Previously in Murder on the Aerial Express:
Reimund tells Isabelle to call on him if she needs a friend. She goes to sleep but wakes up to the sound of people searching the cabin next door (Beechcraft’s suite) in the middle of the night. She creeps out on the window walk to spy and overhears a group of individuals searching, but they leave unsatisfied: “it’s empty.”
The next morning, Captain Miro asks to speak privately to Mrs. Darling. When the chaperone returns, she is shaken. Someone informed Miro of her history, and he warned her that the authorities would wish to speak with her in Venice. The ladies head to breakfast.
(Remember: if you need a more thorough refresher, the “Previously In” summaries are also online.)
Chapter Ten

The breakfast room crackled with energy. The murmur of disgruntled passengers filled the air, punctuated by the clatter of silverware against china. As they walked across the floor, Isabelle spotted the Macons, their dining companions from the previous night.
The woman’s complaint pierced the low hum. “Disgraceful. I do hope that writer — Aitkin, the fellow in second class — will report on how Beechcraft has mishandled this matter.”
Mr. Macon muttered a reply. His wife missed it and insisted he repeat himself. “The man is dead. I’m not sure what you expect of him.”

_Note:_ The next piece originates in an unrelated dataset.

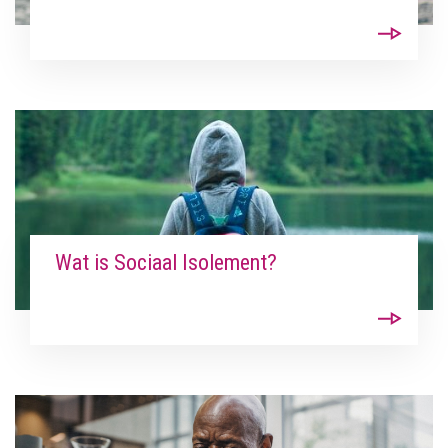
Wat is Sociaal Isolement?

She sniffed. “You know I mean Beechcraft Enterprises. It’s not right that we should be inconvenienced, particularly when the person who died was the owner of the ship.”
Isabelle tried to understand her logic. Would the delay be acceptable if the victim had paid for his passage?
Mrs. Jones waved a teacup from the table she shared with the German cousins. Isabelle directed Mrs. Darling in that direction. Her dazed chaperone was pliable as a sleepwalker, one who wanted a guide out of their nightmare.
They sat, and Baron Hoffman asked whether they slept well, a polite question to which they gave the polite lie. The others were tea-drinkers, so Isabelle caught the eye of a porter and requested coffee. Breakfast was self-serve, and she crossed to the center of the room, pulling a lever to lower the massive tray. She helped herself to crumpets, sausage, and eggs, then sent the platter ceiling-ward once more. The design let the staff refill dishes from the compartment overhead, keeping the way clear for passengers navigating the area.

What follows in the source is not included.